→ TO DO: Your answer should be each line of the entries that contains the word "through", copied in full.
### RECORDS SUPPLIED ###
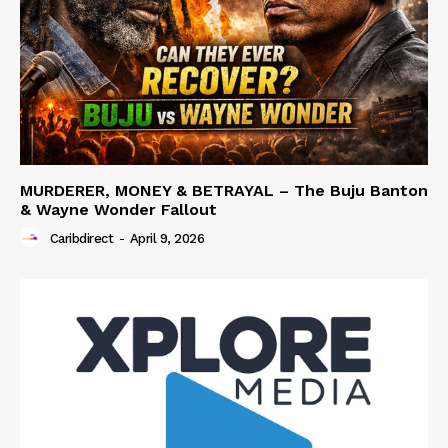
MURDERER, MONEY & BETRAYAL – The Buju Banton
& Wayne Wonder Fallout
Caribdirect
-
April 9, 2026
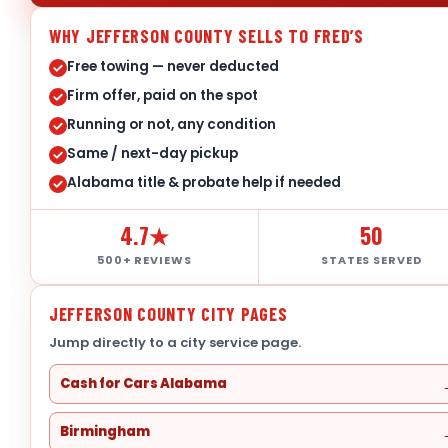
WHY JEFFERSON COUNTY SELLS TO FRED’S
Free towing — never deducted
Firm offer, paid on the spot
Running or not, any condition
Same / next-day pickup
Alabama title & probate help if needed
4.7★
50
500+ REVIEWS
STATES SERVED
JEFFERSON COUNTY CITY PAGES
Jump directly to a city service page.
Cash for Cars Alabama
Birmingham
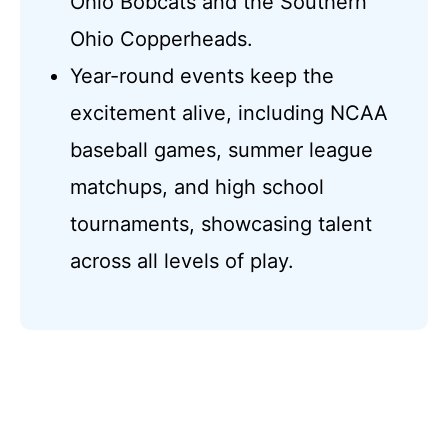
Ohio Bobcats and the Southern
Ohio Copperheads.
Year-round events keep the
excitement alive, including NCAA
baseball games, summer league
matchups, and high school
tournaments, showcasing talent
across all levels of play.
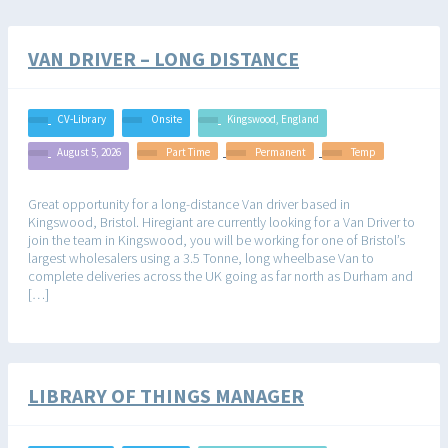
VAN DRIVER – LONG DISTANCE
CV-Library
Onsite
Kingswood, England
August 5, 2026
Part Time
Permanent
Temp
Great opportunity for a long-distance Van driver based in
Kingswood, Bristol. Hiregiant are currently looking for a Van Driver to
join the team in Kingswood, you will be working for one of Bristol’s
largest wholesalers using a 3.5 Tonne, long wheelbase Van to
complete deliveries across the UK going as far north as Durham and
[…]
LIBRARY OF THINGS MANAGER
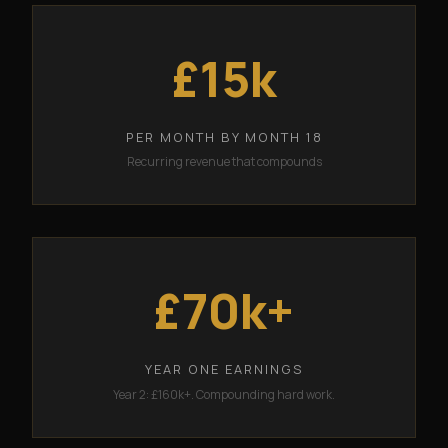
£15k
PER MONTH BY MONTH 18
Recurring revenue that compounds
£70k+
YEAR ONE EARNINGS
Year 2: £160k+. Compounding hard work.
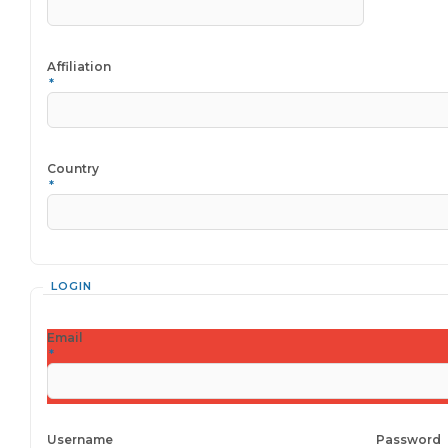
Required
Affiliation
*
Required
Country
*
LOGIN
Required
Email
*
Required
Required
Username
Password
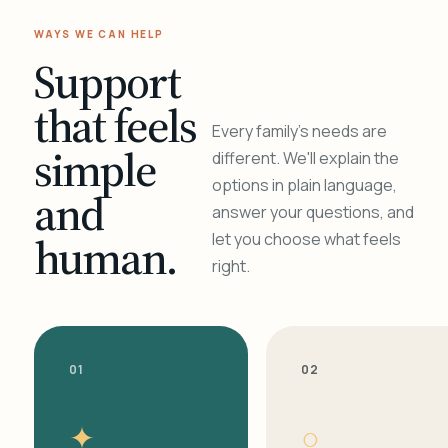
WAYS WE CAN HELP
Support
that feels
Every family's needs are
simple
different. We'll explain the
options in plain language,
and
answer your questions, and
human.
let you choose what feels
right.
01
02
✦
○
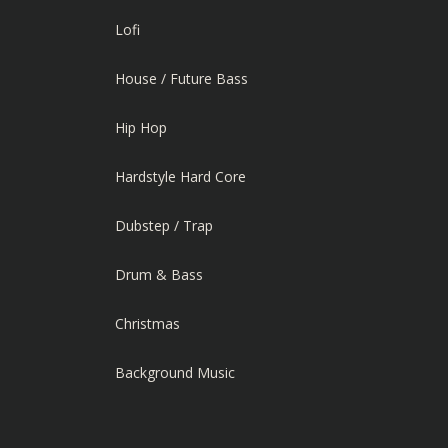
Lofi
House / Future Bass
Hip Hop
Hardstyle Hard Core
Dubstep / Trap
Drum & Bass
Christmas
Background Music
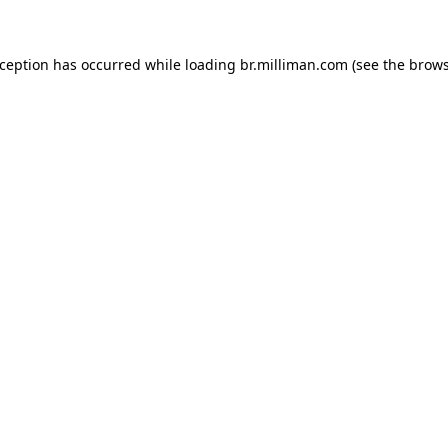
exception has occurred
while loading
br.milliman.com
(see the brow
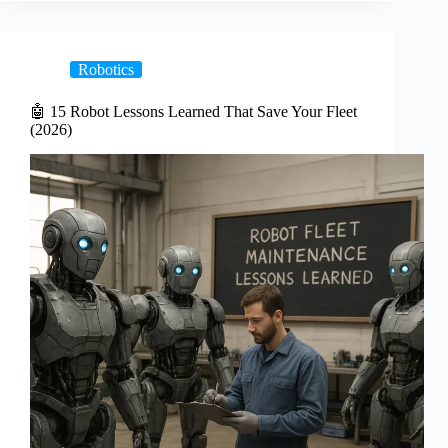
Robotics
🤖 15 Robot Lessons Learned That Save Your Fleet
(2026)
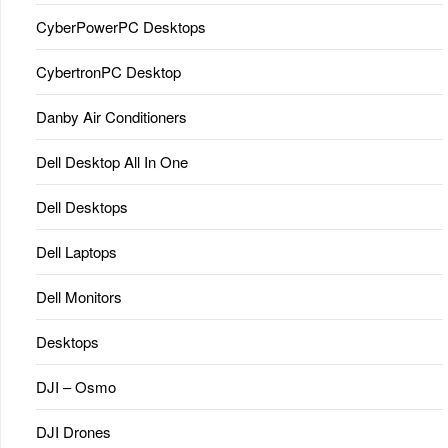
CyberPowerPC Desktops
CybertronPC Desktop
Danby Air Conditioners
Dell Desktop All In One
Dell Desktops
Dell Laptops
Dell Monitors
Desktops
DJI – Osmo
DJI Drones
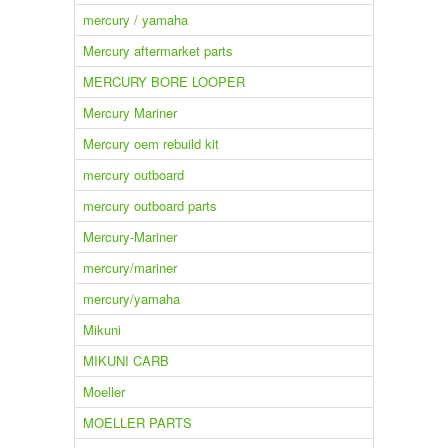
mercury / yamaha
Mercury aftermarket parts
MERCURY BORE LOOPER
Mercury Mariner
Mercury oem rebuild kit
mercury outboard
mercury outboard parts
Mercury-Mariner
mercury/mariner
mercury/yamaha
Mikuni
MIKUNI CARB
Moeller
MOELLER PARTS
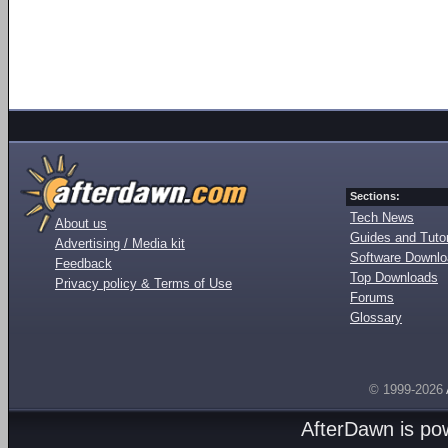
Sections:
Tech News
About us
Guides and Tutor
Advertising / Media kit
Software Downl
Feedback
Top Downloads
Privacy policy & Terms of Use
Forums
Glossary
© 1999-2026
AfterDawn is p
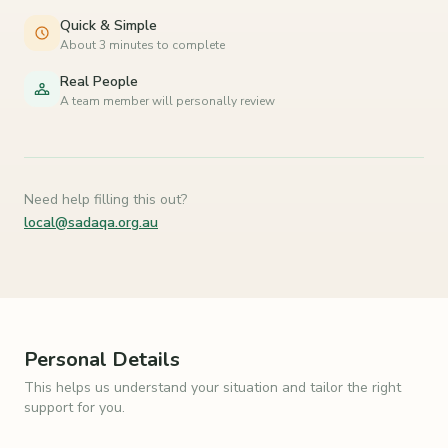
Quick & Simple
About 3 minutes to complete
Real People
A team member will personally review
Need help filling this out?
local@sadaqa.org.au
Personal Details
This helps us understand your situation and tailor the right
support for you.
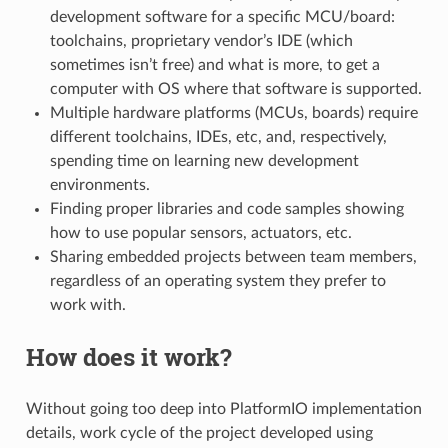
development software for a specific MCU/board:
toolchains, proprietary vendor’s IDE (which
sometimes isn’t free) and what is more, to get a
computer with OS where that software is supported.
Multiple hardware platforms (MCUs, boards) require
different toolchains, IDEs, etc, and, respectively,
spending time on learning new development
environments.
Finding proper libraries and code samples showing
how to use popular sensors, actuators, etc.
Sharing embedded projects between team members,
regardless of an operating system they prefer to
work with.
How does it work?
Without going too deep into PlatformIO implementation
details, work cycle of the project developed using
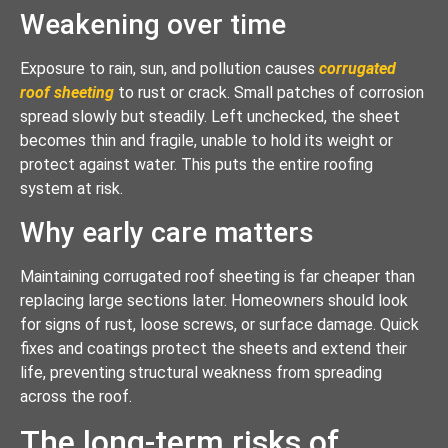
Weakening over time
Exposure to rain, sun, and pollution causes
corrugated
roof sheeting
to rust or crack. Small patches of corrosion
spread slowly but steadily. Left unchecked, the sheet
becomes thin and fragile, unable to hold its weight or
protect against water. This puts the entire roofing
system at risk.
Why early care matters
Maintaining corrugated roof sheeting is far cheaper than
replacing large sections later. Homeowners should look
for signs of rust, loose screws, or surface damage. Quick
fixes and coatings protect the sheets and extend their
life, preventing structural weakness from spreading
across the roof.
The long-term risks of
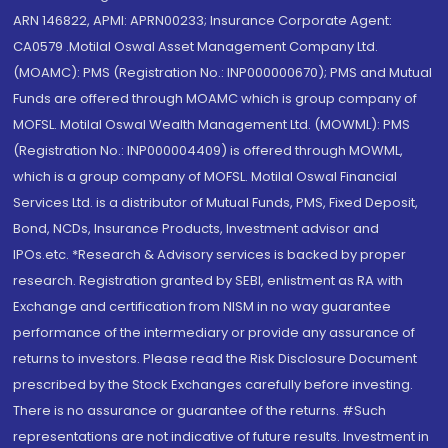
ARN 146822, APMI: APRN00233; Insurance Corporate Agent:
CA0579 .Motilal Oswal Asset Management Company Ltd.
(MOAMC): PMS (Registration No.: INP000000670); PMS and Mutual
Funds are offered through MOAMC which is group company of
MOFSL. Motilal Oswal Wealth Management Ltd. (MOWML): PMS
(Registration No.: INP000004409) is offered through MOWML,
which is a group company of MOFSL. Motilal Oswal Financial
Services Ltd. is a distributor of Mutual Funds, PMS, Fixed Deposit,
Bond, NCDs, Insurance Products, Investment advisor and
IPOs.etc. *Research & Advisory services is backed by proper
research. Registration granted by SEBI, enlistment as RA with
Exchange and certification from NISM in no way guarantee
performance of the intermediary or provide any assurance of
returns to investors. Please read the Risk Disclosure Document
prescribed by the Stock Exchanges carefully before investing.
There is no assurance or guarantee of the returns. #Such
representations are not indicative of future results. Investment in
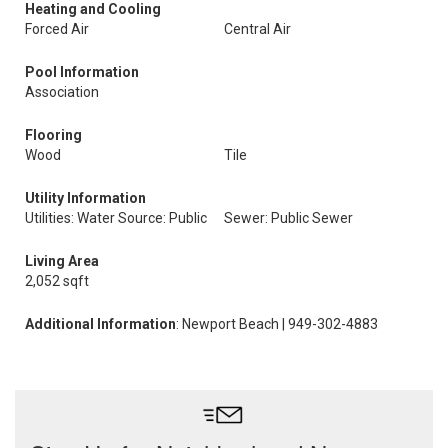
Heating and Cooling
Forced Air
Central Air
Pool Information
Association
Flooring
Wood
Tile
Utility Information
Utilities: Water Source: Public
Sewer: Public Sewer
Living Area
2,052 sqft
Additional Information
: Newport Beach | 949-302-4883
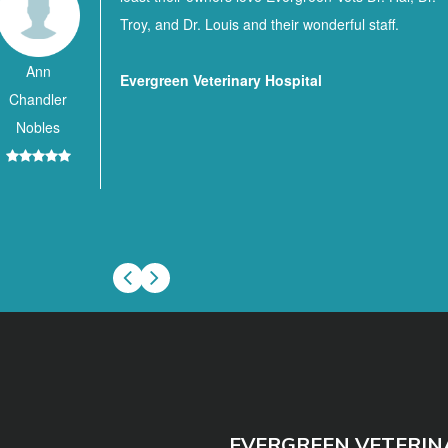
Troy, and Dr. Louis and their wonderful staff.
Ann
Evergreen Veterinary Hospital
Chandler
Nobles
EVERGREEN VETERIN
(251) 578-37
Phone:
36426
102 Hillcrest
Address:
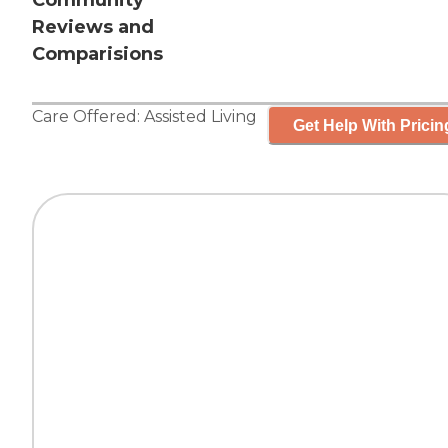
Community
Reviews and
Comparisions
Care Offered:
Assisted Living
Get Help With Pricin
###
→ RESPONSE AREA:
Funds are offered through MOAMC which is group company of
(Registration No.: INP000004409) is offered through MOWML,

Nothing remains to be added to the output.